Neither this communication nor anything contained herein shall form the basis of, or be relied upon in connection with, any offer or commitment whatsoever in any jurisdiction. Any offer to acquire shares pursuant to the Offering (as defined below) will be made, and any investor should make its investment decision solely on the basis of, publicly available information.
1 December 2025 – Theon International PLC (the “Company”, “Group” or “THEON”) announces the launch of a capital increase against contribution in cash pursuant to transferrable pre-emptive subscription rights granted to existing shareholders (the “Rights Offering”) of approx. €150 million, through the issuance of 8,624,645 new ordinary shares in the capital of the Company with a nominal value of €0.01 each (the “New Shares”) at a subscription price of €17.40 per share (the “Subscription Price”). Existing shareholders will be granted 1 Right per existing Ordinary Share in the Company held at 17:40 CET on 3 December 2025 (the “Record Date”). Each 8 Rights allow the holder thereof to subscribe for 1 New Share. Any New Shares that are not subscribed for in the Rights Offering (the “Rump Shares”) during the subscription period (the “Subscription Period”) will be offered for sale to eligible institutional investors in selected jurisdictions at a price no less than the Subscription Price by way of private placements (the “Rump Placement” and together with the Rights Offering, the “Offering”). Any price per Rump Share achieved in the Rump Placing that exceeds the Subscription Price will be paid to the Company.
The Company’s majority shareholders Venetus Limited and CHRE Investments Limited (the “Committing Shareholders”), which hold approx. 61.4% and 9.6% of the voting rights, respectively, and are holding companies of the Company’s founder and CEO C. Hadjiminas, have irrevocably committed to subscribe for approx. €107 million of New Shares at the Subscription Price, exercising their pro-rata entitlement (the "Committed Shares").
On October 11, 2025, the Company announced that it had entered into a definitive agreement with HLD Europe SCA, Invest Prince Henri SCA and Invest Gamma Sarl, investment companies belonging to Groupe HLD (“HLD”), to purchase a 9.8% stake in Exosens SA (“EXOSENS”) for a cash consideration of €268.7 million corresponding to €54.0 per share (the "EXOSENS Acquisition"). EXOSENS is a leading French company specializing in advanced electro-optical technologies, including light amplification, detection and imaging systems.

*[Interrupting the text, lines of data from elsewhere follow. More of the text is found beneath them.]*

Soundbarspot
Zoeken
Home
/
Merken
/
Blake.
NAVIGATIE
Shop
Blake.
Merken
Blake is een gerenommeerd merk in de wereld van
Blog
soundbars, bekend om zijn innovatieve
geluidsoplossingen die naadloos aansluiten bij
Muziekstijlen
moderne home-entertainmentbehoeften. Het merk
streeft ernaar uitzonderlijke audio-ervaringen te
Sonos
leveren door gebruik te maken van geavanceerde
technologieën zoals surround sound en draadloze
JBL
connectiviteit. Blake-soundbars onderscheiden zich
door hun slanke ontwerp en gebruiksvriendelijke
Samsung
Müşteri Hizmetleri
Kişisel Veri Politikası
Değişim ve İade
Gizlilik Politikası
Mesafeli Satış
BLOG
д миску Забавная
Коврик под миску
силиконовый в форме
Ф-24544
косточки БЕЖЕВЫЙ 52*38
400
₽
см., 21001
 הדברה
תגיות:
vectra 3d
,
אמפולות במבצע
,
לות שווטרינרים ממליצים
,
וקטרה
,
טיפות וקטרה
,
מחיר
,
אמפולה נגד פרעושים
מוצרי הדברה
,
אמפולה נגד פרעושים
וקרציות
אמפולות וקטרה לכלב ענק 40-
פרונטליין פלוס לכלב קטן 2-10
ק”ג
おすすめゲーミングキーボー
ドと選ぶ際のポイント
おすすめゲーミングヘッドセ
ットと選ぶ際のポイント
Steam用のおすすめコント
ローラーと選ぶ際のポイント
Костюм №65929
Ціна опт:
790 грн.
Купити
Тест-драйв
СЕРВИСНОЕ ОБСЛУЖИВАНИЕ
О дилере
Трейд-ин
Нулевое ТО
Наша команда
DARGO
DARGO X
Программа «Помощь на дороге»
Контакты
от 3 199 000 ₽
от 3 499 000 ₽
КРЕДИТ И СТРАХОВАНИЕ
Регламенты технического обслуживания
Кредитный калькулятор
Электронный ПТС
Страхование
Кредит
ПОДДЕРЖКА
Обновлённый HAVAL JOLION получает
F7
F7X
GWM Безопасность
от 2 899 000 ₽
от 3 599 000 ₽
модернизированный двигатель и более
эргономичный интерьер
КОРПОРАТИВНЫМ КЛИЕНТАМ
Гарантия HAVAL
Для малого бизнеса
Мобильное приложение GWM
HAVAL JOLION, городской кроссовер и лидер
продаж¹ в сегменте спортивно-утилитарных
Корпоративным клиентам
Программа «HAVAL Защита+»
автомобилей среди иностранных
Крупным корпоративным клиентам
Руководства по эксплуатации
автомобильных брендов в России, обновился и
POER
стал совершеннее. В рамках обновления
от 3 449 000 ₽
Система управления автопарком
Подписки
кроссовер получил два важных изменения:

EXOSENS shares trade on the regulated market of Euronext Paris, where EXOSENS has been listed since June 2024. Following the completion of the EXOSENS Acquisition, the Company will become the second largest shareholder in EXOSENS, after HLD. The closing of the EXOSENS Acquisition remains subject to regulatory notifications in a selected number of countries and is expected to take place in the first quarter of 2026.
In conjunction with the announcement of the EXOSENS Acquisition, the Company had announced the intention to pursue a potential equity raise and, in light of the above, the net proceeds of the New Shares issued in the Offering, expected to be approx. €146 million, will be used by the Company to partly finance the EXOSENS Acquisition.

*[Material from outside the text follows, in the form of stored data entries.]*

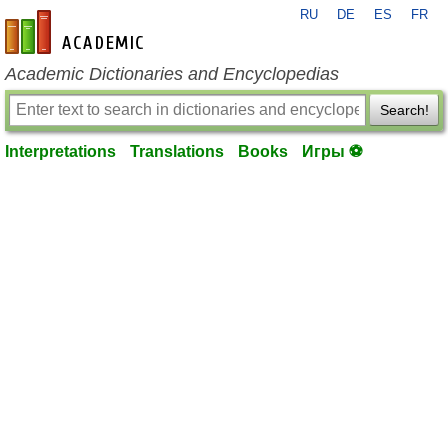
RU
DE
ES
FR
en-academic.com
Academic Dictionaries and Encyclopedias
Search!
Interpretations
Translations
Books
Игры ⚽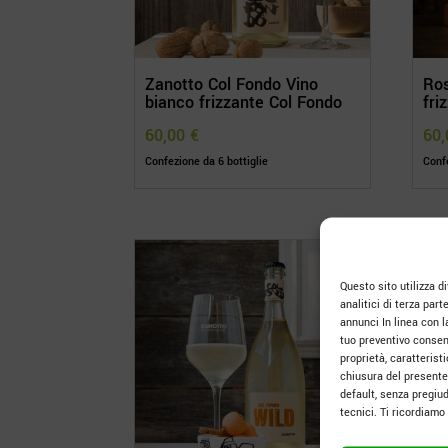
Zanotto Col Fondo Vino
Ros
bianco frizzante Col Fondo
fri
60,00
€
60
Confezione da 6 bottiglie
Confe
Questo sito utilizza div
analitici di terza part
annunci In linea con l
tuo preventivo consens
proprietà, caratteris
chiusura del presente
default, senza pregiud
tecnici. Ti ricordiam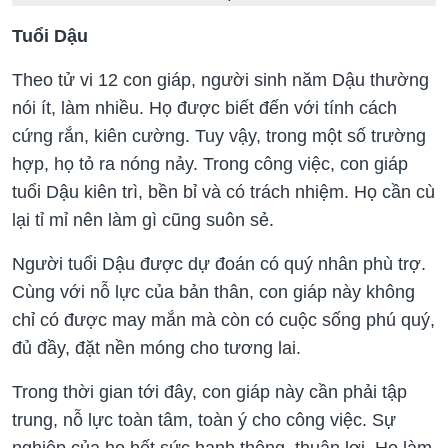
Tuổi Dậu
Theo tử vi 12 con giáp, người sinh năm Dậu thường
nói ít, làm nhiều. Họ được biết đến với tính cách
cứng rắn, kiên cường. Tuy vậy, trong một số trường
hợp, họ tỏ ra nóng nảy. Trong công việc, con giáp
tuổi Dậu kiên trì, bền bỉ và có trách nhiệm. Họ cần cù
lại tỉ mỉ nên làm gì cũng suôn sẻ.
Người tuổi Dậu được dự đoán có quý nhân phù trợ.
Cùng với nỗ lực của bản thân, con giáp này không
chỉ có được may mắn mà còn có cuộc sống phú quý,
đủ đầy, đặt nền móng cho tương lai.
Trong thời gian tới đây, con giáp này cần phải tập
trung, nỗ lực toàn tâm, toàn ý cho công việc. Sự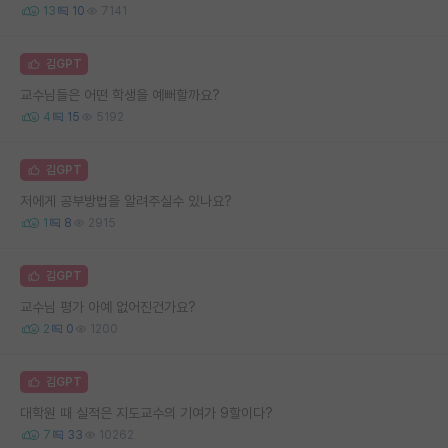
13
10
7141
김GPT
교수님들은 어떤 학생을 예뻐할까요?
4
15
5192
김GPT
저에게 공부방법을 알려주실수 있나요?
1
8
2915
김GPT
교수님 평가 아예 없어진건가요?
2
0
1200
김GPT
대학원 때 실적은 지도교수의 기여가 9할이다?
7
33
10262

THEON is offering 8,624,645 new ordinary shares with a nominal value of €0.01 each (the “New Shares”) at an issue price of €17.40 per share (the “Subscription Price”). Existing shareholders will be granted 1 Right per existing Ordinary Share held at the Record Date. Each 8 Rights allow the holder thereof to subscribe for 1 New Share.
Based on the closing price of €26.10 per Ordinary Share on Euronext Amsterdam on 28 November 2025 and 70,000,000 issued Ordinary Shares at that date, the Subscription Price of €17.40 per New Share represents a discount of 30.8% to the theoretical ex-rights price (“TERP”) of €25.15 per Ordinary Share.

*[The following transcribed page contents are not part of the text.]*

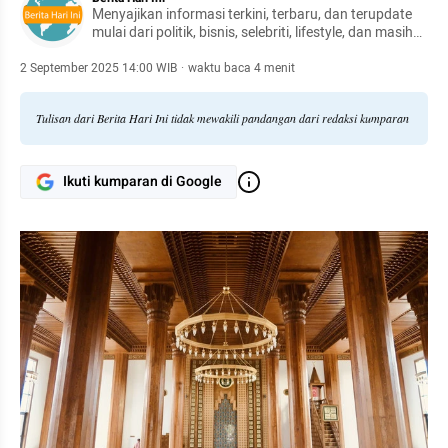
Menyajikan informasi terkini, terbaru, dan terupdate
mulai dari politik, bisnis, selebriti, lifestyle, dan masih
banyak lagi.
2 September 2025 14:00 WIB
·
waktu baca 4 menit
Tulisan dari Berita Hari Ini tidak mewakili pandangan dari redaksi kumparan
Ikuti kumparan di Google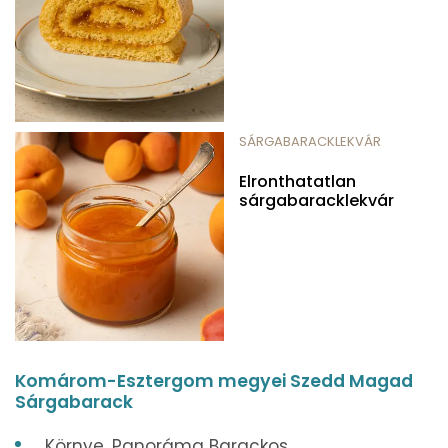
SÁRGABARACKLEKVÁR
Elronthatatlan
sárgabaracklekvár
Komárom-Esztergom megyei Szedd Magad
Sárgabarack
Környe, Panoráma Barackos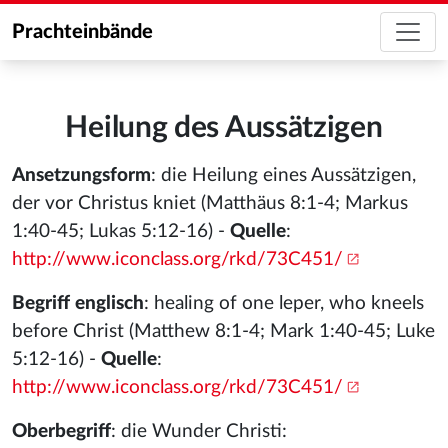
Prachteinbände
Heilung des Aussätzigen
Ansetzungsform
: die Heilung eines Aussätzigen,
der vor Christus kniet (Matthäus 8:1-4; Markus
1:40-45; Lukas 5:12-16) -
Quelle
:
http://www.iconclass.org/rkd/73C451/
Begriff englisch
: healing of one leper, who kneels
before Christ (Matthew 8:1-4; Mark 1:40-45; Luke
5:12-16) -
Quelle
:
http://www.iconclass.org/rkd/73C451/
Oberbegriff
: die Wunder Christi: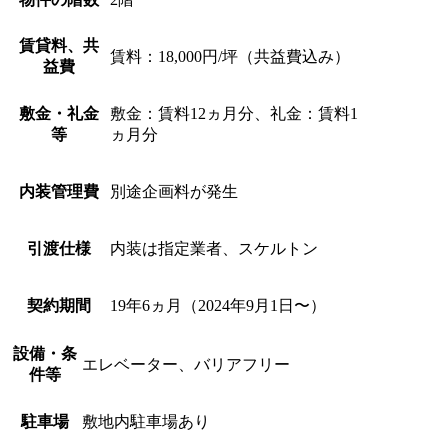
賃貸料、共
賃料：18,000円/坪（共益費込み）
益費
敷金・礼金
敷金：賃料12ヵ月分、礼金：賃料1
等
ヵ月分
内装管理費
別途企画料が発生
引渡仕様
内装は指定業者、スケルトン
契約期間
19年6ヵ月（2024年9月1日〜）
設備・条
エレベーター、バリアフリー
件等
駐車場
敷地内駐車場あり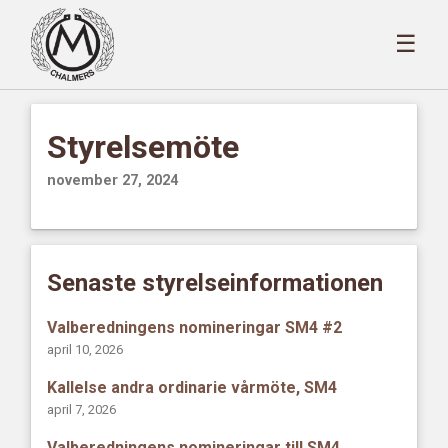
☰
Styrelsemöte
november 27, 2024
Senaste styrelseinformationen
Valberedningens nomineringar SM4 #2
april 10, 2026
Kallelse andra ordinarie vårmöte, SM4
april 7, 2026
Valberedningens nomineringar till SM4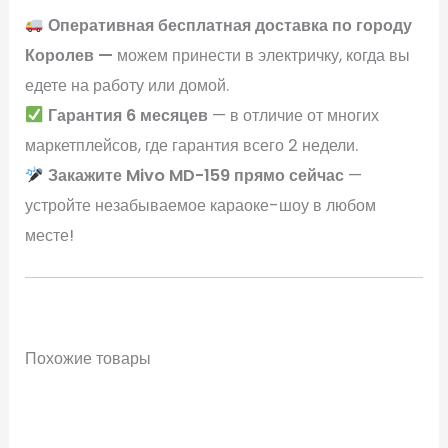
Оперативная бесплатная доставка по городу
Королев —
можем принести в электричку, когда вы
едете на работу или домой.
Гарантия 6 месяцев
— в отличие от многих
маркетплейсов, где гарантия всего 2 недели.
Закажите Mivo MD-159 прямо сейчас
—
устройте незабываемое караоке-шоу в любом
месте!
Похожие товары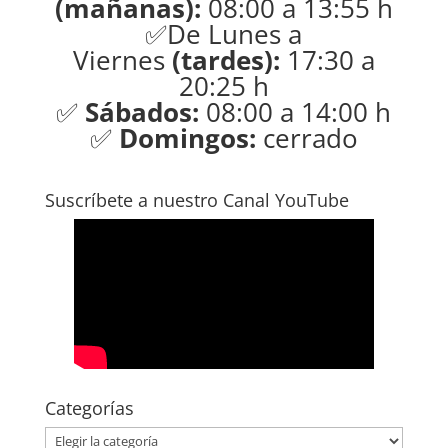
(mañanas):
08:00 a 13:55 h
✅De Lunes a
Viernes
(tardes):
17:30 a
20:25 h
✅
Sábados:
08:00 a 14:00 h
✅
Domingos:
cerrado
Suscríbete a nuestro Canal YouTube
Categorías
Categorías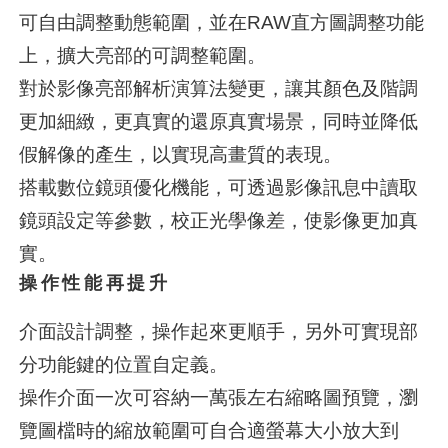
可自由調整動態範圍，並在RAW直方圖調整功能
上，擴大亮部的可調整範圍。
對於影像亮部解析演算法變更，讓其顏色及階調
更加細緻，更真實的還原真實場景，同時並降低
假解像的產生，以實現高畫質的表現。
搭載數位鏡頭優化機能，可透過影像訊息中讀取
鏡頭設定等參數，校正光學像差，使影像更加真
實。
操作性能再提升
介面設計調整，操作起來更順手，另外可實現部
分功能鍵的位置自定義。
操作介面一次可容納一萬張左右縮略圖預覽，瀏
覽圖檔時的縮放範圍可自合適螢幕大小放大到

No offer of Offer Shares is being made to Shareholders who are not eligible persons and are therefore not permitted to exercise the Rights granted to them. Theon, as holder of Ordinary Shares in treasury, will not be granted any Rights.
The Rights will be traded on Euronext Amsterdam under ISIN code NL0015002X96 under ticker ‘THERI’ from 09:00 CET on 2 December 2025 until 17:40 CET on 11 December 2025.
The Subscription Period to exercise the Rights will run from 09:00 CET on 2 December 2025 to 17:40 CET on 15 December 2025. The last date and/or time before which notification of exercise instructions may be validly given by holders of Rights may be earlier, depending on the financial intermediary through which their Rights are held. Once Rights have been validly exercised, such exercise cannot be revoked or modified, unless otherwise provided by the law.
Announcement of the final results of the Rights Offering will take place on 15 December 2025 as soon as possible after 17:40 CET.
Any New Shares that are not subscribed for in the Rights Offering (the "Rump Shares") will be offered for sale by way of private placements to eligible institutional investors in selected jurisdictions at a price that is not lower than the Subscription Price, subject to the terms and conditions of the Underwriting Agreement (as defined below) and applicable securities laws (the "Rump Placement"). The Rump Placement is expected to commence as soon as possible after 17:40 CET on 15 December 2025 and to end no later than on 16 December 2025 before market open.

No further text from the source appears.